付与スキル:メイドの嗜み、メイド式歩法、熱変動完全耐性、自動修復、メイド式暗器術、変形

 

 ·····················これって本当にメイド服?

 ステータス補正高すぎない!?語呂合わせなんてネタ装備的な数字なのに高すぎない!?あと、スキルがメイドらしくないんだけど!? 

 前四つはともかく、後ろ二つはメイド服には必要ない機能だよね?

 一旦落ち着いて全スキルをチェック。

 

メイドの嗜み

メイド服からストレージ内のアイテムを取り出すスキル。「家事に関係する」と装備者が認識しているアイテムでないと取り出せないが、ストレージ使用不能空間、魔法無効化空間でもこのスキルには影響を及ぼさない。

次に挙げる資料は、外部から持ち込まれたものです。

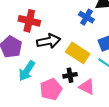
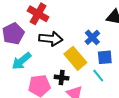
blue cross: (86, 17) -> (92, 37), moved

詠唱文『備えあれば(こんなことも)憂いなし(あろうかと)

 

 ······マジか。取り出すことのできるアイテムが限られてるけど、どこでも取り出せるのは強い。ボクが『家事に関係している』って思ってれば武器とかでも取り出せるのか、一度試しておこう。

 

メイド式歩法

メイドならば、可能な限り、静かにかつ高速で動くことができなければならない。この歩法を極めた者は、無音で音速を超えることもできるだろう。

 

 なんでっ!?メイドさんにそこまでの隠密性と速度はいらないよ!?いや、うるさくていいって言ってるんじゃないけどさ!?

 

熱変動完全耐性

このメイド服を着ていれば、夏でも冬でも、火山でも氷山でも、いつでもどこでも快適。

 

 あ、これは素直に嬉しい。

 

自動修復

どれだけ破損しようと、使用者や空気中の魔力を吸収して修復する。それに加え、破損前より耐久度が上がり、新たな機能が発生することも。

 

 ······新たな機能が発生って、何?これメイド服じゃなくて服の姿をした生物とか言わないよね?

 ツッコミ所がいくつもあるが、一個一個にツッコんでるとキリがないので次の【メイド式暗器術】へ。

 

メイド式暗器術

メイド服の各所に暗器や薬品、装備品などを収納しておくスキル。質量保存の法則?あいつは死んだんだ、いいな?

 

 なんでちょっと喋ってる感じの説明文なの!?誰に対して言ってるのそれ!?というかもうメイドから完全に離れたよね!?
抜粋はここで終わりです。